_Task description_
For this exercise, return only the lines in the records below from the one holding "Now, I think I do." through the one holding "Sulphur Institute (TSI)", including both, exactly as they appear and without pictures.
BEGIN The data
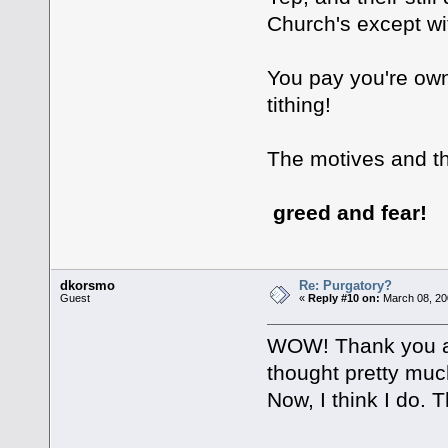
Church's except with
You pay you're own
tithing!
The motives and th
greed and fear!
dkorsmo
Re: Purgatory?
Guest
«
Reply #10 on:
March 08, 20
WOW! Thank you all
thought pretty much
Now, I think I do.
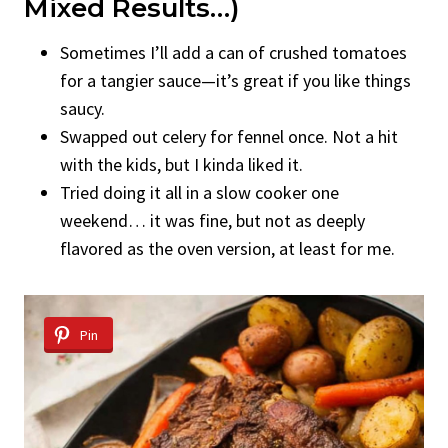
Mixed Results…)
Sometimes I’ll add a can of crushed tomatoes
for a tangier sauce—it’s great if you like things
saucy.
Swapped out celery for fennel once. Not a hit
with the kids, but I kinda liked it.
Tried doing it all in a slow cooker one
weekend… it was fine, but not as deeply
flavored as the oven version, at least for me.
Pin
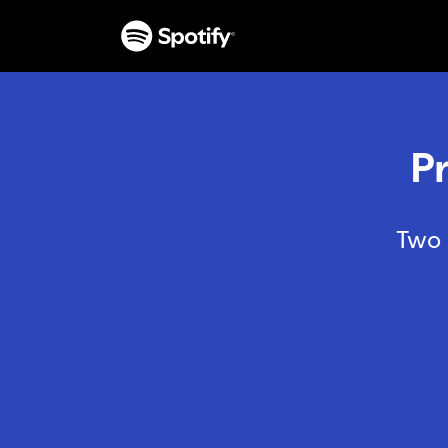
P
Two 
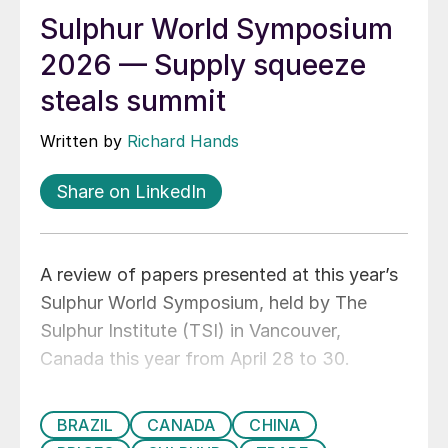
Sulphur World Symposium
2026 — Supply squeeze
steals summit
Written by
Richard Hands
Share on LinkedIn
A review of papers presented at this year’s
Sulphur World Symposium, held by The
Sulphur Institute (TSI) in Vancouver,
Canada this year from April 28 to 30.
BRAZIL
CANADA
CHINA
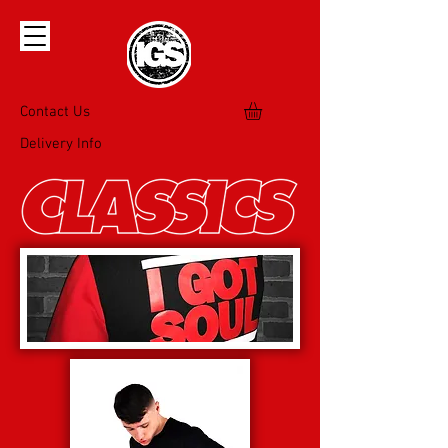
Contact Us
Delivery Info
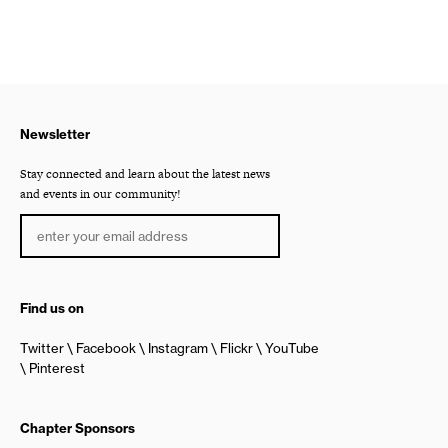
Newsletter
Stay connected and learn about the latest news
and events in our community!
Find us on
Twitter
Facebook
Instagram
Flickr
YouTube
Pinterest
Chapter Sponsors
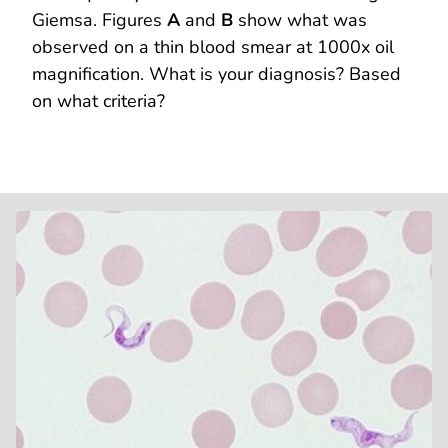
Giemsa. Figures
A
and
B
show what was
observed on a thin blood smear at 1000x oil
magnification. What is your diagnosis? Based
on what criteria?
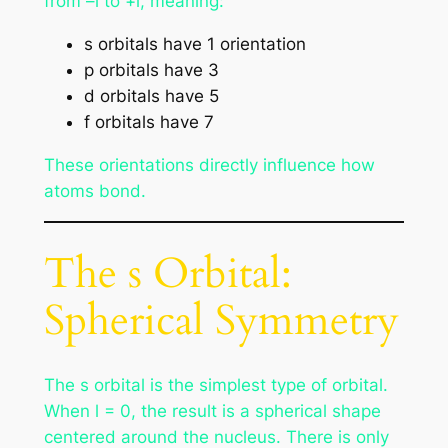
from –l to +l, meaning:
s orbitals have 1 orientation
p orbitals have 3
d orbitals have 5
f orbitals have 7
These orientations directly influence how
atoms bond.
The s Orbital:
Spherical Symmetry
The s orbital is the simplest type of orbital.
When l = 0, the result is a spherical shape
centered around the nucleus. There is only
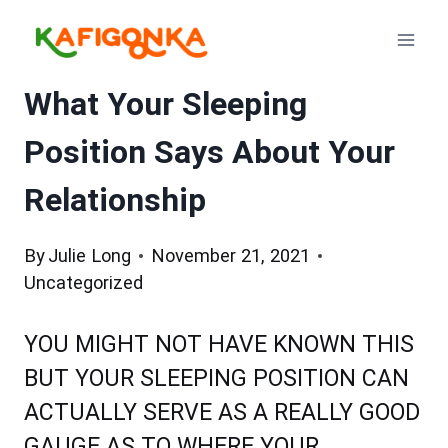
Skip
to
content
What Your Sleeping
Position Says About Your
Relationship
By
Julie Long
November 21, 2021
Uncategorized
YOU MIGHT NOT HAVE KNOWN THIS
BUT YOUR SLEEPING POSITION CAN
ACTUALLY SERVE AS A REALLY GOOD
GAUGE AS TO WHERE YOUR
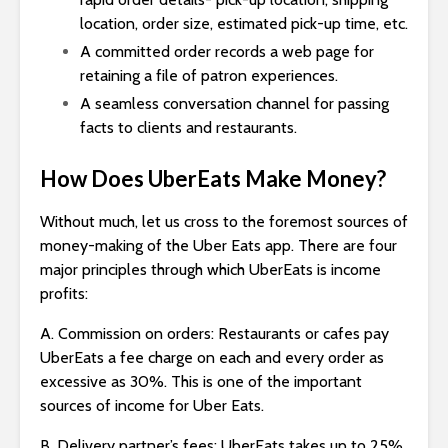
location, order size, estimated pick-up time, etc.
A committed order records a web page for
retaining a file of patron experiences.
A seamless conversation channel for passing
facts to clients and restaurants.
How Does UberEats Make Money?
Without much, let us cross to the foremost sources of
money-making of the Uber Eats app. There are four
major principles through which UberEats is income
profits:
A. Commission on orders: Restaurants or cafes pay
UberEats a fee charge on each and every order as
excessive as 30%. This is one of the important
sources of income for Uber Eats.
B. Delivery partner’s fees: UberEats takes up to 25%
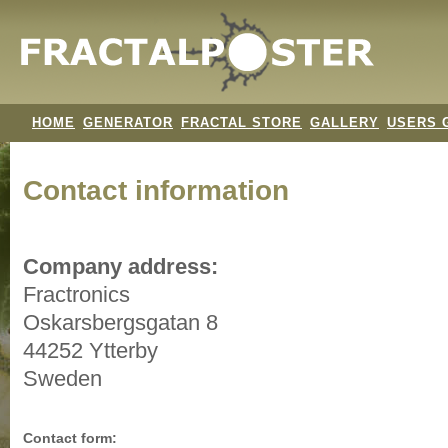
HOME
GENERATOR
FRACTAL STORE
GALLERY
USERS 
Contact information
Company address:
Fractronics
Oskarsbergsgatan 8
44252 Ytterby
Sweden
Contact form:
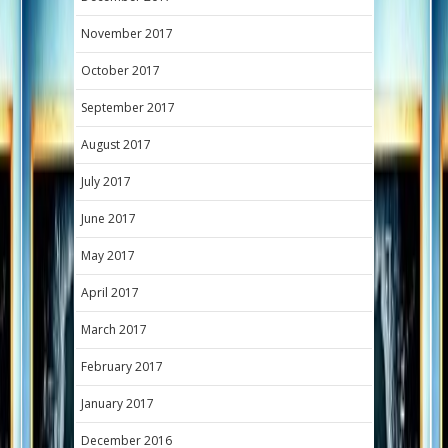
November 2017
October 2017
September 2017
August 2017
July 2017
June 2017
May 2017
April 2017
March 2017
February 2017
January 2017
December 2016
END The data
BEGIN The data
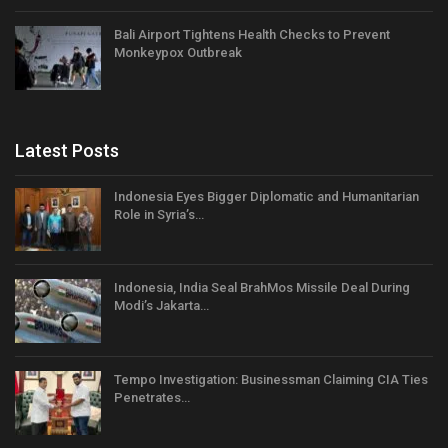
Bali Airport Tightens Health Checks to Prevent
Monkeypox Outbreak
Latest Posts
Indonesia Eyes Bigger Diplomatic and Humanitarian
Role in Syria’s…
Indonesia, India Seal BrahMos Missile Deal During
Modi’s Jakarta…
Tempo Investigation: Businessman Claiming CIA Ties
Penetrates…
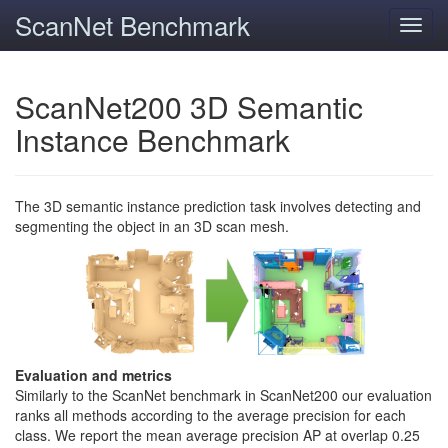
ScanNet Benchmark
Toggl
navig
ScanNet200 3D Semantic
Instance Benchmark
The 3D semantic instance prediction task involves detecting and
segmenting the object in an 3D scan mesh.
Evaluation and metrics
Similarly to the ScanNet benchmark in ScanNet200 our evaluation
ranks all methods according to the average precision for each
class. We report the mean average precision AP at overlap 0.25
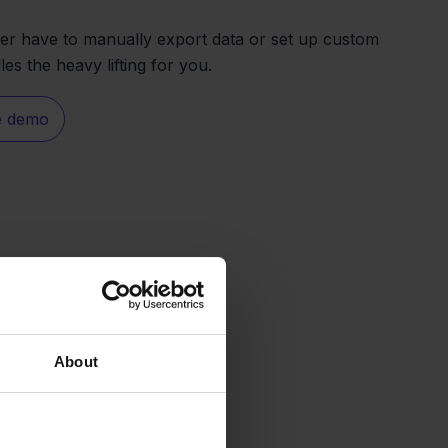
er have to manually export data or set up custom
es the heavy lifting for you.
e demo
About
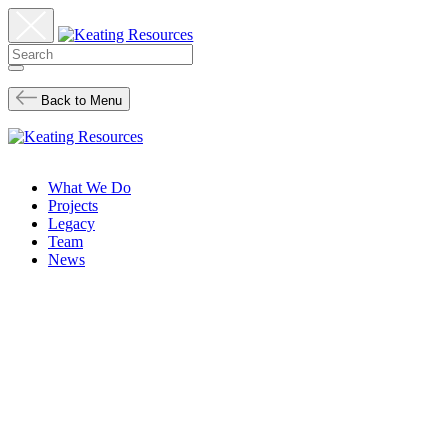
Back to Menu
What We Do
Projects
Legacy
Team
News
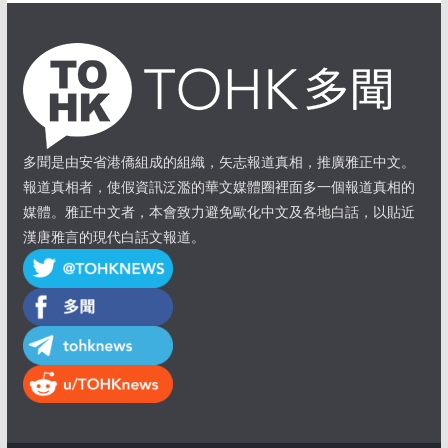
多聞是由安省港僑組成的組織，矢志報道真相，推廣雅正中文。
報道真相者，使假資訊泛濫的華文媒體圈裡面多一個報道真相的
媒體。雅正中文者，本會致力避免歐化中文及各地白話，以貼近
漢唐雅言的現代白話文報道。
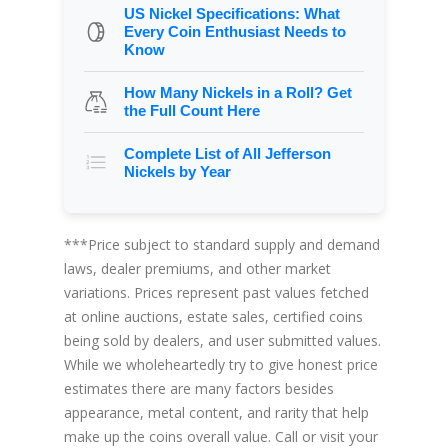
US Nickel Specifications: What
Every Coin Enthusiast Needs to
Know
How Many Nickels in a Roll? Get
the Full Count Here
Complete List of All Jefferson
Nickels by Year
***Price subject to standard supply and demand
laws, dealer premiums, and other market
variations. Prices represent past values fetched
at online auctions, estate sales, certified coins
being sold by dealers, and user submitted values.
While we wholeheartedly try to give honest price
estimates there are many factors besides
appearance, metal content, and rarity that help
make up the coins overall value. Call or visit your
END The data
_Solution for this problem_
Now, I think I do.
Mixed Results…)
Sometimes I’ll add a can of crushed tomatoes
for a tangier sauce—it’s great if you like things
saucy.
Swapped out celery for fennel once. Not a hit
with the kids, but I kinda liked it.
Tried doing it all in a slow cooker one
weekend… it was fine, but not as deeply
flavored as the oven version, at least for me.
Pin
P
Two 
Sulphur World Symposium
2026 — Supply squeeze
steals summit
Written by
Richard Hands
Share on LinkedIn
A review of papers presented at this year’s
Sulphur World Symposium, held by The
Sulphur Institute (TSI) in Vancouver,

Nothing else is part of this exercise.